Хорошо, что никто не спит. Плохо, что не надел чистой рубашки, растрепан и не бальный вид имеешь. Какой уж бальный вид посреди ночи после такой дороги? Впрочем, и не танцевать, а за делом. И не зря ехал – хоть краем уха, да живую музыку услышать! Пусть музыканты уже и лыка не вяжут, но там и скрипка, и клавикорды слышны… Спасибо, пан Езус. Ради этого одного, ради живой музыки – стоило, даже если все зря – стоило. Скрипка играет, да неплохо играет, надо бы спросить, кто так горазд.
Велел доложить о себе немедля и назвался генералом Юшневским, на Петруху кивнул лакею:
– Мой человек, пустите обогреться. Ты обожди и отдохни пока.
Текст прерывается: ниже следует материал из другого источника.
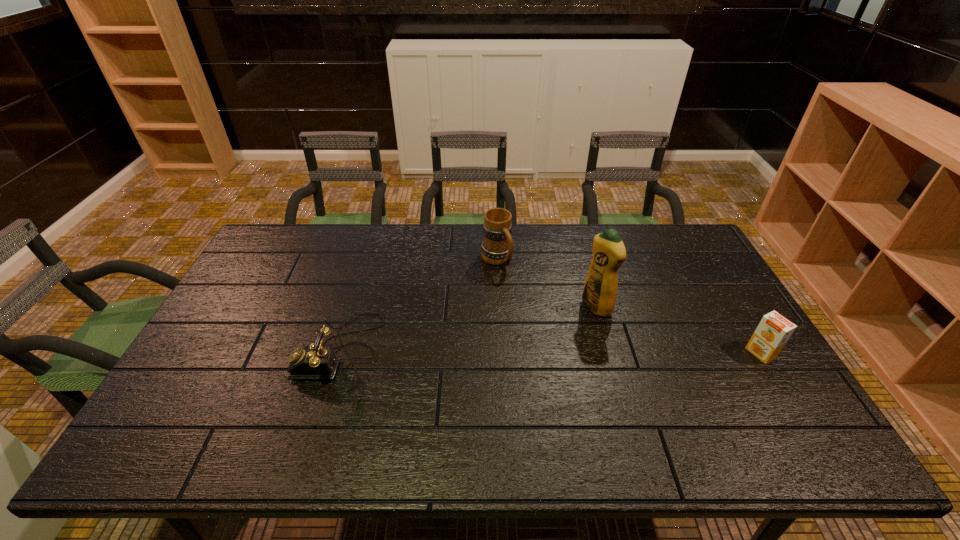 Image resolution: width=960 pixels, height=540 pixels. Find the location of `free space on the desktop that is between the telephone and the orange juice and is positioned on the label of the second object from right to left`. free space on the desktop that is between the telephone and the orange juice and is positioned on the label of the second object from right to left is located at coordinates (522, 350).

This screenshot has width=960, height=540. I want to click on free space on the desktop that is between the telephone and the rightmost object and is positioned on the side of the second object from left to right with the handle, so click(x=571, y=351). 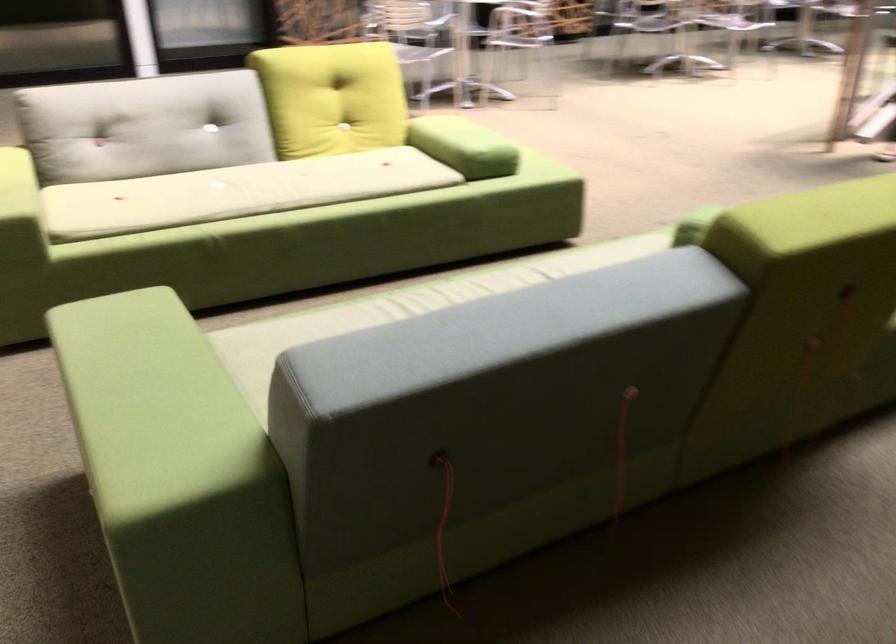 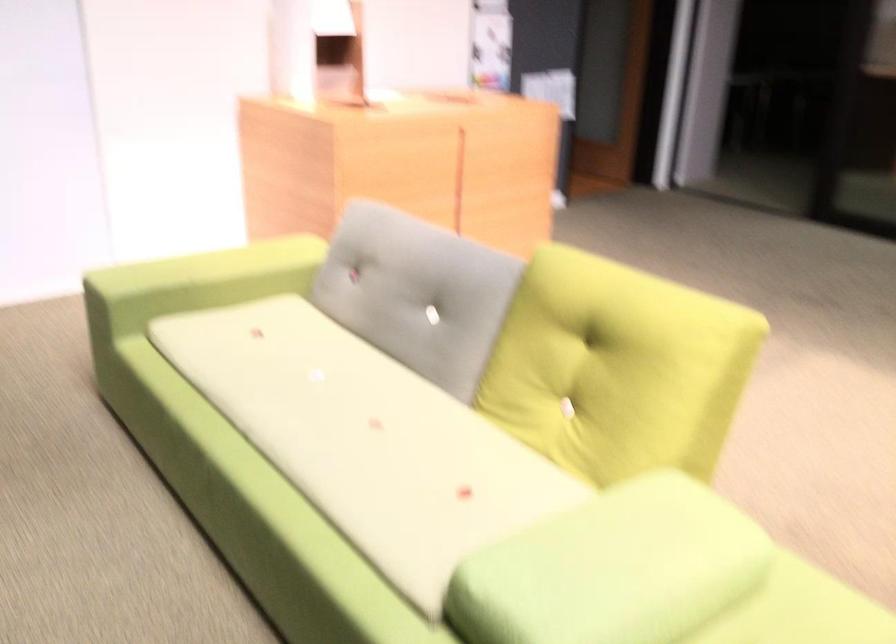 In the second image, find the point that corresponds to pixel 325 174 in the first image.

(366, 439) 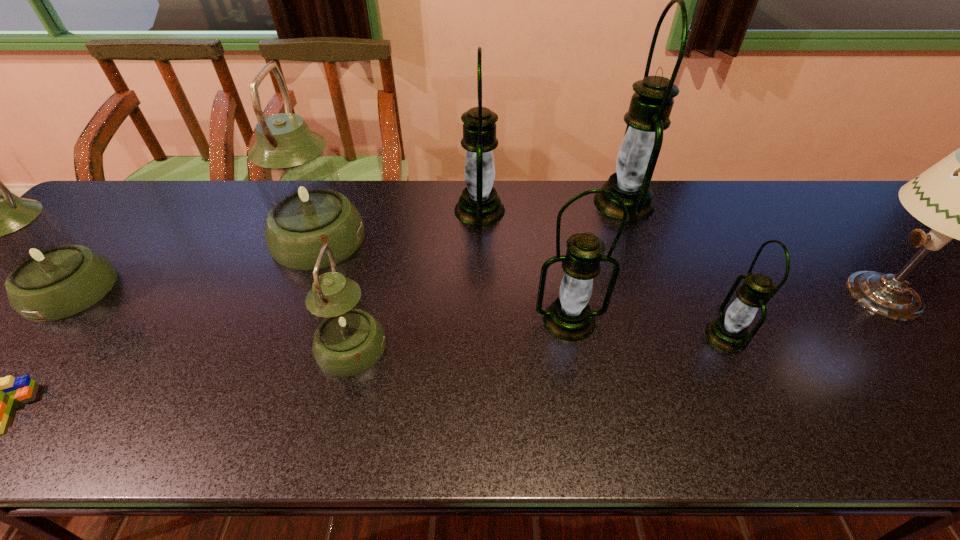 Find the location of `the tallest object`. the tallest object is located at coordinates pyautogui.click(x=651, y=104).

You are a GUI agent. You are given a task and a screenshot of the screen. Output one action in this format:
    pyautogui.click(x=<x>, y=<y>)
    Task: Click on the tallest lantern
    Image resolution: width=960 pixels, height=540 pixels.
    Given the screenshot: What is the action you would take?
    pyautogui.click(x=651, y=104)

Locate an element on the screen. The height and width of the screenshot is (540, 960). the third smallest green lantern is located at coordinates (479, 205).

Identify the location of the leftmost green lantern. (479, 205).

Where is `the biggest greenish lantern`? The height and width of the screenshot is (540, 960). the biggest greenish lantern is located at coordinates (298, 182).

Locate an element on the screen. The image size is (960, 540). the rightmost object is located at coordinates (959, 197).

Where is `the third lantern from right to left`? The height and width of the screenshot is (540, 960). the third lantern from right to left is located at coordinates (570, 318).

Locate an element on the screen. Image resolution: width=960 pixels, height=540 pixels. the third green lantern from right to left is located at coordinates 570,318.

Where is `the smallest green lantern`? This screenshot has height=540, width=960. the smallest green lantern is located at coordinates (729, 332).

Find the location of `the smallest greenish lantern`. the smallest greenish lantern is located at coordinates (347, 341). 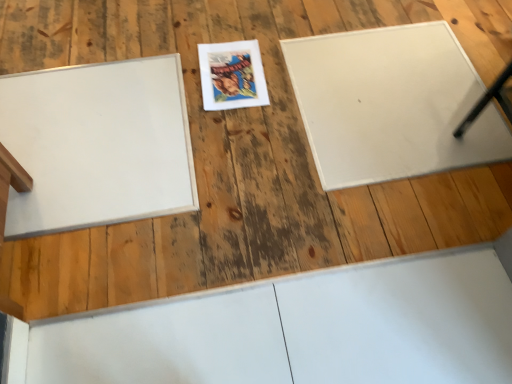 What are the coordinates of `free space above white matte board at upper right, which is the 2th bulletin board in left-to-right order (from a real-world perspective)` in the screenshot? It's located at click(387, 92).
Петруха удивленно вертел головой – откуда ему было знать, что несчастный его постоялец в такие дома вхож? Правда, что ли – генерал?
Генерал шевелил замерзшими губами с трудом, а ног вообще не чувствовал. В натопленных сенях сразу перехватило дыхание.
…Масленица. Время маскарада. Побудь снова дворянином, четвертого класса превосходительством. Скинул шубу, глянул на себя в зеркало. Скулы горят от холода, прическа самая беспорядочная, воротник рубашки несвеж, но спина – а спина своя, ровная, каторга ничуть не согнула. В свечном свете – даже и на себя еще похож. Двинулся навстречу подвыпившему, тоже красному, только от танцев и вина, Руперту, который не понимал решительно ничего:
– Здравствуйте, Вильгельм Яковлевич, уж простите за поздний визит…
И чуть не прослезился с холода, когда Руперт заволновался:
– Что? Алексей Петрович, что случилось? С Марьей Казимировной что-то – вы за доктором?
Все-таки Руперт – свой. Не самый умный, не самый добрый, не исключено, что взяточник – но вот же, никаких глупостей не спрашивает, испугался за жену…
– Почти, Вильгельм Яковлевич. Не поверите – за повитухой. Хозяйка рожает неурочно, а во всей благословенной Кузьмихе и ее окрестностях ни одной знающей бабы! А ведь это тот самый единственный дом, где нас согласились приютить, и хотя бы из благодарности… а пуще, чтоб нам не отказали до Пасхи хотя бы в жилье. Мое почтение, Елена Федоровна, как же вы прекрасны! – и поклонился, и руку поцеловал, умудрившись удержать равновесие. – Будьте так же и милосердны, семейству нашему нужна помощь… У меня к вам послание!
…За те несколько дней, что они с Мари побыли в Иркутске, они успели нанести несколько визитов. Мари даже потанцевала, показывая купеческим дочкам, как правильно поворачиваться, а он сыграл им мазурку на стареньком клавесине. Но настоящий бал – со скрипками, дамами в открытых платьях, со свечами… последний настоящий бал был осенью двадцать пятого года в Тульчине у Киселева. Пестеля на нем не было, сидел в своих Линцах, конечно, и Ивашева не было, и Басаргина не было – у того ноги отнялись после смерти жены.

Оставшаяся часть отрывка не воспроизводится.